But the aura of success hasn't been able to hide a glaring blemish that was shown up by the heavy snow last Sunday that seriously disrupted air traffic in and out of the capital city.
Many travel writers and commentators have long complained about the lack of initiative on the part of airline staff in the handling of exceptional situations. Such complaints were most obviously validated in the many long queues on Monday in the vast hall of Terminal 3 of Beijing Capital International Airport.
The airport management spared no effort in assuring anxious passengers in repeated broadcasts that it was doing its best to clear the runway for takeoffs and landings. Although most flights in and out of the airport were delayed, and some others were cancelled, there was little doubt about the efforts of the airport authority in battling the obstructions put up by the heaviest snowfall in many decades.

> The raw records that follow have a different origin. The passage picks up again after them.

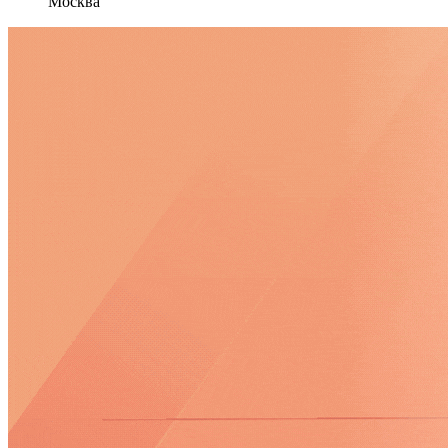
Москва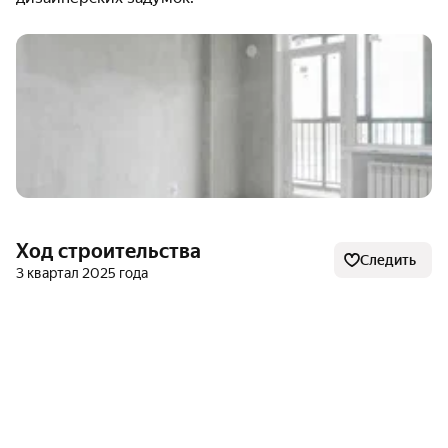
расположены в пределах пешей доступности.
О застройщике
Проект реализует компания «Сибирские звёзды» —
девелопер, который имеет большой опыт
строительства в Сибири. Компания стремится менять
облик городов, сочетая профессиональный подход с
тщательной проработкой всех деталей.
Ход строительства
Следить
Главная задача «Сибирских звёзд» — не просто
3 квартал 2025 года
возводить здания, но и вносить вклад в изменение
образа жизни и визуального облика городских
территорий. Сотрудники компании внимательно
изучают особенности региона и запросы будущих
жильцов. В итоге появляются проекты, которые
обеспечивают комфортные и гармоничные условия
для жизни.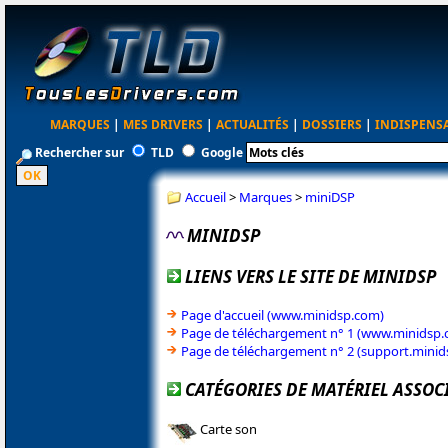
MARQUES
|
MES DRIVERS
|
ACTUALITÉS
|
DOSSIERS
|
INDISPENS
Rechercher sur
TLD
Google
Accueil
>
Marques
>
miniDSP
MINIDSP
LIENS VERS LE SITE DE MINIDSP
Page d'accueil (www.minidsp.com)
Page de téléchargement n° 1 (www.minidsp.
Page de téléchargement n° 2 (support.mini
CATÉGORIES DE MATÉRIEL ASSOC
Carte son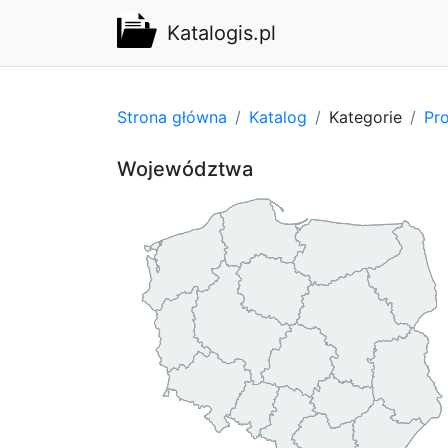
Katalogis.pl
Strona główna
Katalog
Kategorie
Pro
Województwa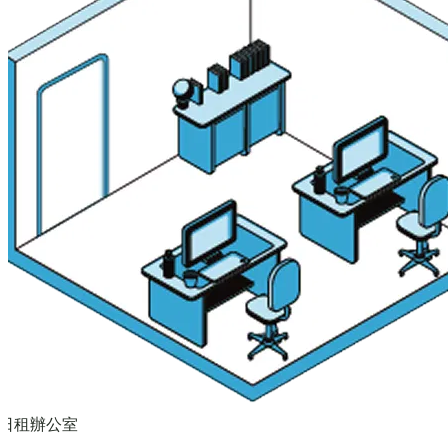
日租辦公室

There are many airlines operating flights out of that terminal. Air China is, of course, the largest operator among them.
Showing up in mid-morning on Monday, I was dismayed to find that no airline had bothered to put up signs telling stranded passengers where to re-schedule their flights. The harassed attendants behind the airport enquiry counters directed irritated passengers to the ticket sales counters.
Only three windows were open and the queue in front of each was long. There was no one posted in the area to keep order. But the waiting passengers, tired and impatient, were quietly waiting their turns.
The lines were moving at glacial pace. Standing at the back of one line, I heard a man up front shouting: "I have been waiting more than an hour for my turn, and you tell me no seat is available?" Those in the back of the lines with me looked at each other while their hearts sank.
I was expecting to hear the sound of shattered glass. But instead, I saw a dejected middle-aged man trudging a trolley loaded with luggage between the lines of sympathetic passengers away from the counters. By then, I knew what to expect when my turn came.
Sure enough, the impassionate woman on the other side of the counter behind a glass screen told me through a microphone that all flights to Shanghai were full. I asked her why they haven't posted a sign telling those waiting in line of that fact. She just looked away.
But the huge crowd of people in the airport that day, frustrated they might be, had behaved in the most civilized way. There was no pounding on the counter by anyone and heated arguments between customers and airline staff were rare.
Although I couldn't fly out that day, I didn't consider my trip to the airport a total waste of time. In fact, I had a surprisingly delicious meal at one of the restaurants there at a reasonable price. What's more, the charming airport attendant at the elevator waiting area gave me a big smile as I tried to squeeze into the car that took me down to the taxi stand.